• **MATERIAL FOR THE TASK**:
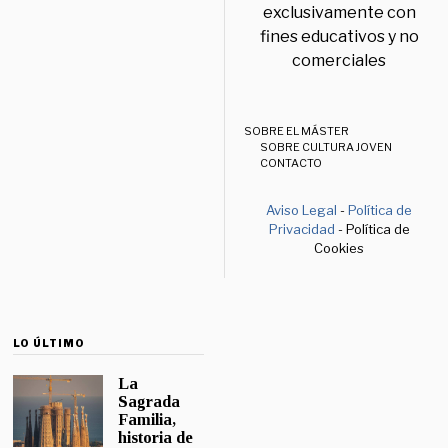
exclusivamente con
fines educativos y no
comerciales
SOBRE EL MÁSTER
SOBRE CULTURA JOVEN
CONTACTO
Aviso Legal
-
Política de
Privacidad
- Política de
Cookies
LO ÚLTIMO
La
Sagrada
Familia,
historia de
==
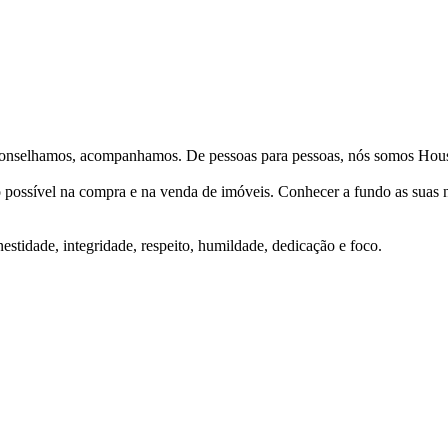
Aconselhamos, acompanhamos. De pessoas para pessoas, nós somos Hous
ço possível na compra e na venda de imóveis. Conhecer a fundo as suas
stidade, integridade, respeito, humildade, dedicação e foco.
* * *
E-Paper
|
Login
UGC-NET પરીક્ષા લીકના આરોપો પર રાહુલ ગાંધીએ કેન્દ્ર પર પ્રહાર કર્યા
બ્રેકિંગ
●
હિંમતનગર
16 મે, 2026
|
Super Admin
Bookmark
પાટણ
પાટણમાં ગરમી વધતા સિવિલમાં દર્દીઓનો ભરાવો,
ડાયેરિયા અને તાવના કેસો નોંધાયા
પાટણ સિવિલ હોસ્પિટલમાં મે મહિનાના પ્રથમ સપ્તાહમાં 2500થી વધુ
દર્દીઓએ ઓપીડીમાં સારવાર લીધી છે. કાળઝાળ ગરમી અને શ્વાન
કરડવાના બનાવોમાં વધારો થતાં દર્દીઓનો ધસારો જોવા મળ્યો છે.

• **WORK INSTRUCTION**:
Since only part of the listing is wanted, copy exactly the lines from the one holding "exclusivamente con" to the one holding "historia de", both included.

• **ANSWER FOR THIS EXERCISE**:
exclusivamente con
fines educativos y no
comerciales
SOBRE EL MÁSTER
SOBRE CULTURA JOVEN
CONTACTO
Aviso Legal
-
Política de
Privacidad
- Política de
Cookies
LO ÚLTIMO
La
Sagrada
Familia,
historia de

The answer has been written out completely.